Castro glanced at the image from the GoPro on his phone screen; the stadium was much closer. Distance to target: 2.9 miles. ETA: eleven minutes.
He looked up, hoping to see the helicopter heading toward a hospital, but it wasn’t. The chopper was taking a wide loop around the statue, too far for him to shoot. Could he keep them at bay, circling for eleven minutes?
Castro believed he could, though he was certain he would die soon, and not from Hydra-9. He’d shot at a military police helicopter. The men in the helicopter somehow knew about the virus.
They would try to kill him to get control of the drone. But the doctor knew that was an impossibility. There was nothing they could do now to stop it. The statue was locked. They might try to land on the other arm, but no. Who would get out? Not the cop with the bullet in him. And not the pilot.

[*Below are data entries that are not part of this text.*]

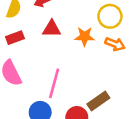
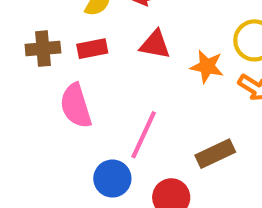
brown rectangle: (98, 101) -> (215, 154), moved

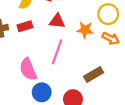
pink semicircle: (76, 106) -> (28, 69), moved
pink line: (144, 135) -> (57, 52), moved

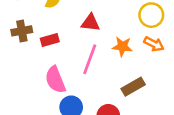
red rectangle: (25, 26) -> (50, 40), moved
orange star: (85, 30) -> (122, 46), moved

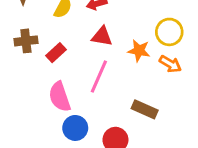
red rectangle: (50, 40) -> (56, 53), turned -30
orange star: (122, 46) -> (139, 51), moved
brown rectangle: (133, 87) -> (145, 109), turned 50

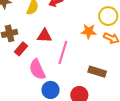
red triangle: (102, 36) -> (44, 36), moved
red rectangle: (56, 53) -> (21, 49), moved

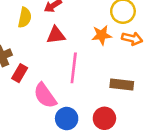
red triangle: (44, 36) -> (56, 35), moved

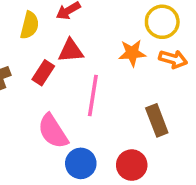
red rectangle: (20, 73) -> (43, 73), moved
brown rectangle: (122, 84) -> (157, 120), turned 60

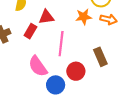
red circle: (132, 165) -> (76, 71), moved

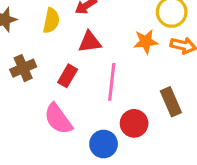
red rectangle: (30, 31) -> (68, 76), moved
pink semicircle: (38, 66) -> (58, 119), moved

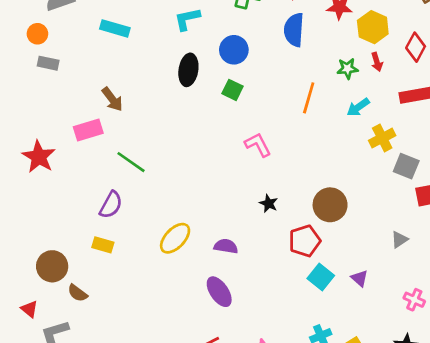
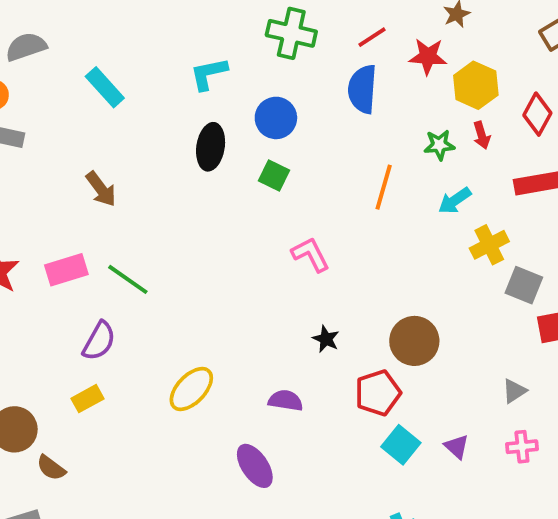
cyan rectangle: (115, 28) -> (105, 87), turned 32
pink rectangle: (88, 130) -> (66, 270), moved
yellow rectangle: (103, 245) -> (88, 399), turned -45
purple semicircle: (226, 246) -> (286, 401), moved
pink cross: (414, 300) -> (522, 447), moved, turned -30

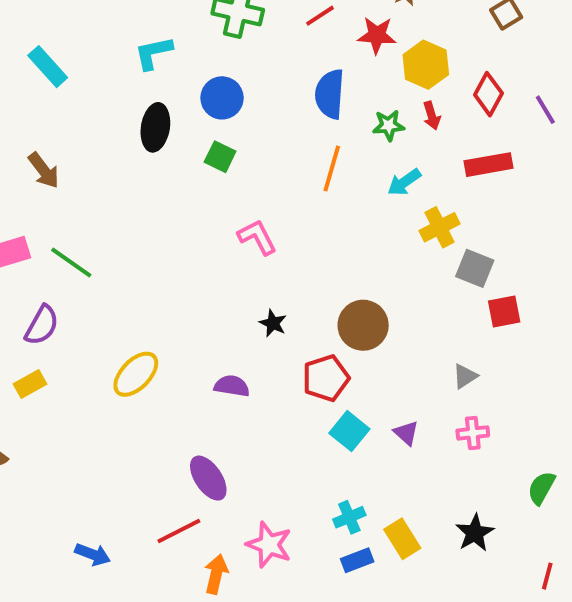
blue semicircle: (362, 89) -> (330, 94), moved
purple ellipse: (255, 466) -> (208, 478), moved

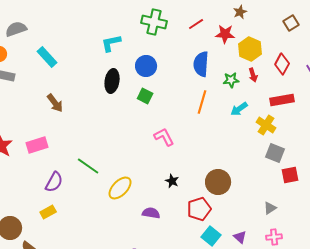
cyan rectangle: (48, 67) -> (47, 57), moved
yellow cross: (439, 227) -> (266, 125), moved, turned -30
green line: (71, 263) -> (88, 166), moved
yellow ellipse: (136, 374) -> (120, 188), moved

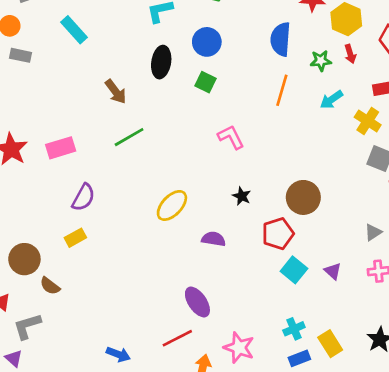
brown arrow: (55, 103) -> (116, 92), moved
green line: (88, 166) -> (129, 137), moved, turned -65

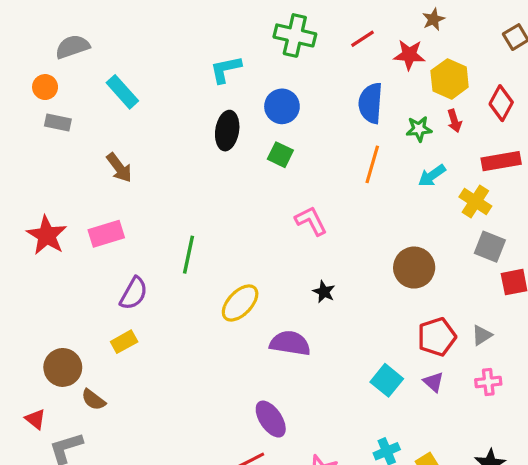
brown arrow: (116, 92) -> (119, 168), moved
green line: (129, 137) -> (188, 255), moved, turned -48
brown circle: (303, 197) -> (414, 268), moved
red pentagon: (278, 234) -> (437, 337), moved
purple semicircle: (213, 239) -> (290, 343), size x1.4

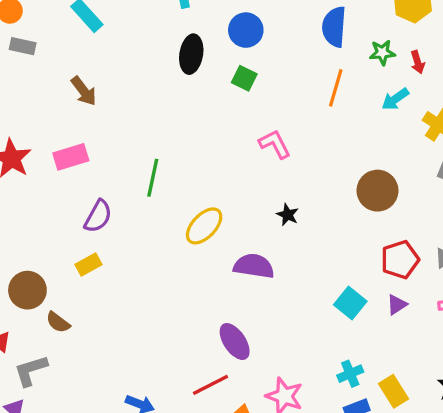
red arrow: (454, 121) -> (418, 62), moved
purple triangle: (433, 382) -> (397, 305), turned 45

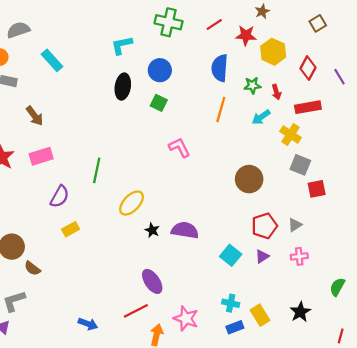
brown arrow: (84, 91) -> (35, 116), moved
black star: (288, 215) -> (152, 230), moved
yellow rectangle: (88, 264) -> (71, 229), moved
purple semicircle: (254, 266) -> (185, 230), moved
cyan cross: (350, 374) -> (231, 303), turned 35

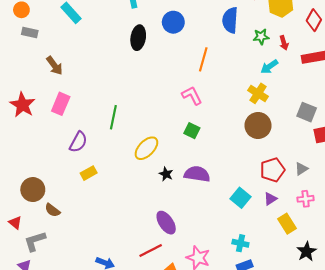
green square: (159, 103) -> (192, 131), moved
orange line: (221, 109) -> (203, 59), moved
yellow cross: (291, 134) -> (258, 93), moved
pink rectangle: (41, 156) -> (61, 104), turned -50
yellow rectangle: (260, 315) -> (287, 224), moved

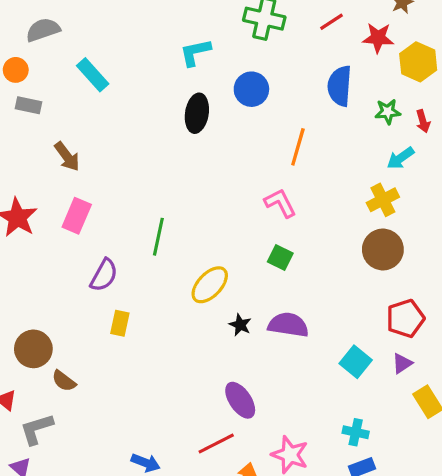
yellow cross: (258, 93) -> (383, 200), turned 30
yellow rectangle: (89, 173) -> (120, 323), turned -49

The helicopter was to Castro’s right now, some two hundred yards, searchlight off. It changed direction and closed the distance at an angle slightly to his rear, back toward the Christ’s head.
The doctor grabbed the joystick control and flung it into space, then he twisted around, swung the pistol toward the chopper, and started firing.
Castro fired five times. All five bullets missed the mark, though one hit the helicopter’s landing strut and another the lower fuselage. The doctor thumbed the latch that dropped the clip. He groped for another.
“Kill him,” I said.
“I can’t,” Acosta said.
One of the doctor’s first shots had hit the lieutenant in the right shoulder. He was trying to support his quivering arm with his left hand enough so that he could get a decent sight picture on Castro.